TASK TO COMPLETE =
Take the entries below and reproduce exactly the portion that begins at the line containing "2. März 2021" and ends at the line containing "Decreto 1927 de", keeping both ends, dropping pictures, and adding nothing else.

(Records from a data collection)
+++++

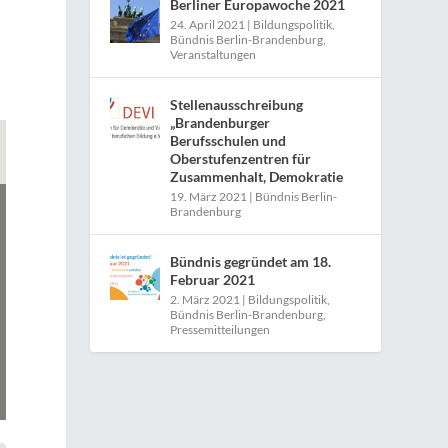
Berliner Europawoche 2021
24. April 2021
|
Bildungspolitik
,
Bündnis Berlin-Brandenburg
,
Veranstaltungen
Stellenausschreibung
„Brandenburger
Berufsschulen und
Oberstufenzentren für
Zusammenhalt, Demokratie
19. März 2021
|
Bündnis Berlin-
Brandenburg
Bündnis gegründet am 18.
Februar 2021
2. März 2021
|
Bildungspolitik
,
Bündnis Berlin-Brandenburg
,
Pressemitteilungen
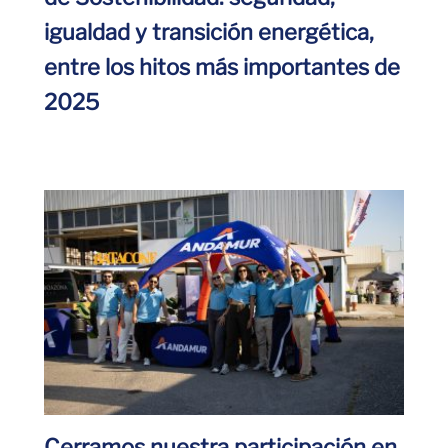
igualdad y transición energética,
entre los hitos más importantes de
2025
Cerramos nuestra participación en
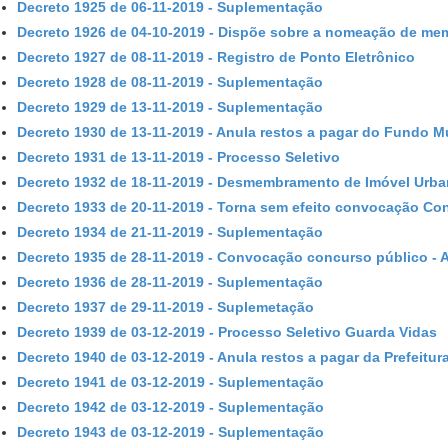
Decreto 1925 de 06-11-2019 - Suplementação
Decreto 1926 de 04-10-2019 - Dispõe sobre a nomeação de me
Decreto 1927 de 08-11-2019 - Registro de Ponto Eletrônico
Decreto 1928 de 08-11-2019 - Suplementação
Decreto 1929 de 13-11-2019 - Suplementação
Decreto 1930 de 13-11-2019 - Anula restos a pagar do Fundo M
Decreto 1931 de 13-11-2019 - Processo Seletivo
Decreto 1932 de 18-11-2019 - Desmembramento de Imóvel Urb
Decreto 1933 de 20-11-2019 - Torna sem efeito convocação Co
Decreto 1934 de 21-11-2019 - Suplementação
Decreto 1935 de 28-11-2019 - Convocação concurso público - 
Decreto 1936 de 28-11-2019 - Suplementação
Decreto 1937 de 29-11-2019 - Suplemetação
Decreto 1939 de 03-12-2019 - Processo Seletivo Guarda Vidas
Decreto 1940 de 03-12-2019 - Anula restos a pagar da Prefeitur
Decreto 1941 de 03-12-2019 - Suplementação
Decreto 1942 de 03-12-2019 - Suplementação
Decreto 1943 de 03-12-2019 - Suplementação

+++++

ANSWER TO THIS EXERCISE =
2. März 2021
|
Bildungspolitik
,
Bündnis Berlin-Brandenburg
,
Pressemitteilungen
igualdad y transición energética,
entre los hitos más importantes de
2025
Cerramos nuestra participación en
Decreto 1925 de 06-11-2019 - Suplementação
Decreto 1926 de 04-10-2019 - Dispõe sobre a nomeação de me
Decreto 1927 de 08-11-2019 - Registro de Ponto Eletrônico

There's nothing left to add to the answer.